Way back when I was a graduate student in astronomy, a schoolboy asked me a question that I never forgot. It took scientists only another 20 years or so to come up with a reasonable answer to it.
For part of my teaching assistantship during my first year of grad school, I was assigned the public observatory program. I had to recruit faculty members and postdocs to give twice-monthly public talks, handle reservations for school and Scout groups who wanted their own private presentations, and corral fellow grad students into running the slide projector (before the days of PowerPoint) and helping with the telescopes. (I used to suggest that all grad students in astronomy should get an automatic master’s degree in slide projectorology.)
One evening a school group showed up for its talk an hour before the public lecture, and for some reason I gave them a presentation. I can’t remember why — perhaps someone had got sick or even forgot to show up. And I don’t even remember what I talked about — maybe the solar system or something really basic like the differences between stars and planets.
Anyway, when I was fielding questions after the talk, one boy — maybe about 10 years old — asked: “How many planets are there in the entire galaxy?”
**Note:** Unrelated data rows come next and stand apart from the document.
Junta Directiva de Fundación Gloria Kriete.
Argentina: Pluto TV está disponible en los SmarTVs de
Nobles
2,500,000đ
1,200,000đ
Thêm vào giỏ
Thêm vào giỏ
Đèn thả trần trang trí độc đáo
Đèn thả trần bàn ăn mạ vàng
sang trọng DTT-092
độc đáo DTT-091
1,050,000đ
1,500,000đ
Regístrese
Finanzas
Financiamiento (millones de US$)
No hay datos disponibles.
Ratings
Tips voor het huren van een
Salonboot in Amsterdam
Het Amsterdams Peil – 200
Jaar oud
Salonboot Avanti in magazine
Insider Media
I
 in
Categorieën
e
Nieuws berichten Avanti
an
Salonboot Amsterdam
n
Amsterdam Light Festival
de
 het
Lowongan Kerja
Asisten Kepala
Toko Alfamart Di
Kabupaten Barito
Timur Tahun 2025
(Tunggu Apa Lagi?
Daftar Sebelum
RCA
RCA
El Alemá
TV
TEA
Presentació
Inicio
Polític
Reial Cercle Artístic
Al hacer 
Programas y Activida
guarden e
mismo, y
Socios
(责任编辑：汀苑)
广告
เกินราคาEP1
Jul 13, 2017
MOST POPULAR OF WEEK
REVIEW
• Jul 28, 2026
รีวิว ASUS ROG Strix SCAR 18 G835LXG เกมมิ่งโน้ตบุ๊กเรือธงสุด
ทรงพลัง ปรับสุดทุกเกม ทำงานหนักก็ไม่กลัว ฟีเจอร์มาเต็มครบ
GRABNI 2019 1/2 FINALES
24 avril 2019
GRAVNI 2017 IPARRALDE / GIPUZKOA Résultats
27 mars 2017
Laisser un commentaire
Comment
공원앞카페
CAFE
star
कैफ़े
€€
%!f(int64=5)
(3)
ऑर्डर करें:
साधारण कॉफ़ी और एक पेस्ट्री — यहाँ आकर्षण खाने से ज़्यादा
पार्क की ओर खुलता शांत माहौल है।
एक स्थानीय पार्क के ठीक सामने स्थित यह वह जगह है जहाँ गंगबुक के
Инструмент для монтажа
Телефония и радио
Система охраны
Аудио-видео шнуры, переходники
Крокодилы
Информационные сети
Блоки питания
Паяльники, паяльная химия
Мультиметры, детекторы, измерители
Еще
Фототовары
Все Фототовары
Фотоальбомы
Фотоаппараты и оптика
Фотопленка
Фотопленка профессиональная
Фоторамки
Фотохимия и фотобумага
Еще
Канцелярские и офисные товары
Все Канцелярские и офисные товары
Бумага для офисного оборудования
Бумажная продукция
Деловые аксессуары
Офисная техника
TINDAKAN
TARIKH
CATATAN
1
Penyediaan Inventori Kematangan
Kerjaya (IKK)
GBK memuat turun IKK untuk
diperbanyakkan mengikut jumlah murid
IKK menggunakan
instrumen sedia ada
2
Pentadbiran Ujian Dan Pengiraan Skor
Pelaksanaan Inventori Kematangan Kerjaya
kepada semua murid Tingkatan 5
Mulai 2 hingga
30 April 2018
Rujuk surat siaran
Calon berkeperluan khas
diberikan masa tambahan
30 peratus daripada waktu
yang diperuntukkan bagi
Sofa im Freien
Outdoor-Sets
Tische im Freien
“Ooh,” I said, trying to stall for my time while my mind raced. This happened to be after the discovery of a planet around a pulsar, but before the teams of Mayer & Queloz and Marcy & Butler had found any planets around “normal” (that is, main-sequence) stars. At the time I was really, really interested in the possibility of finding extrasolar planets.
“That’s a really good question,” I told the kid. “In fact, it’s such a good question that scientists are still trying to answer it!” I explained that astronomers were very busy trying to search for extrasolar planets but the search was really difficult, and maybe, just maybe, in future years they would be able to start answering that question.
Well, the exoplanet discoveries started to roll in a couple of years after that evening’s Q&A session. Currently, astronomers know of more than 1,000 actual extrasolar planets, with thousands more candidates awaiting confirmation.
Finally, just this week, astronomers came up with the first reasonable estimate of just how many Earth-like planets may occupy our galaxy: 40 billion. That’s 40,000,000,000. That’s how many potentially habitable worlds may be out there, in our own little spiral clump of stars, without even crossing intergalactic space to get to the billions and billions of other galaxies out there.
The thought takes my breath away.
And I keep thinking of that boy’s question. I have no idea what this kid’s name was, or where he went to school. Doubtless he is an adult by now, and wherever he is, I hope that he read that news story and realized that, after all these years, he finally got his answer.